Le Trésor américain avait en effet exclu le Maroc des restrictions imposées aux batteries équipant certains véhicules. Un des aspects de la décision prise par département du Trésor américain rendant admissibles à partir du 1er janvier les véhicules électriques (VE) loués au crédit d’impôt (allant jusqu’à 7 500 dollars) pour véhicules propres à usage commercial pourrait être profitable au Maroc, indiquions-nous fin 2022.

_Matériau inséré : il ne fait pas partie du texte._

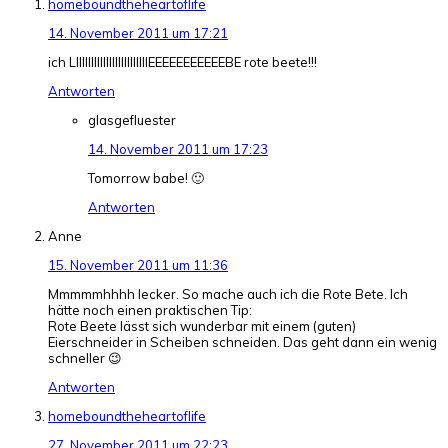
homeboundtheheartoflife
14. November 2011 um 17:21
ich LIIIIIIIIIIIIIIIIIIIIIIIIEEEEEEEEEEEBE rote beete!!!
Antworten
glasgefluester
14. November 2011 um 17:23
Tomorrow babe! 🙂
Antworten
Anne
15. November 2011 um 11:36
Mmmmmhhhh lecker. So mache auch ich die Rote Bete. Ich
hätte noch einen praktischen Tip:
Rote Beete lässt sich wunderbar mit einem (guten)
Eierschneider in Scheiben schneiden. Das geht dann ein wenig
schneller 😉
Antworten
homeboundtheheartoflife
27. November 2011 um 22:23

La loi américaine sur la réduction de l'inflation (IRA) de 430 milliards de dollars adoptée en août avait mis fin à cet avantage pour les véhicules assemblés en dehors de l'Amérique du Nord. Les nouvelles directives du Trésor ne modifient pas la définition de ce qui constitue un assemblage nord-américain. L'objectif pour Washington étant d'élminer progressivement les minéraux ou les composants de batteries chinois. On émet comme condition que la moitié du crédit sera subordonnée au fait qu'au moins 40 % de la valeur des minéraux critiques contenus dans la batterie aient été extraits ou traités aux États-Unis ou dans un pays ayant conclu un accord de libre-échange avec les États-Unis, ou recyclés en Amérique du Nord.


Le Trésor américain a déclaré que sa définition d'un accord de libre-échange inclura au moins les accords commerciaux complets existants avec un certain nombre de pays, dont le Maroc. Celui-ci, roi du cobalt étant classé dans le top 10 des producteurs mondiaux, avec ses 2 000 tonnes par an, aura donc tout à gagner.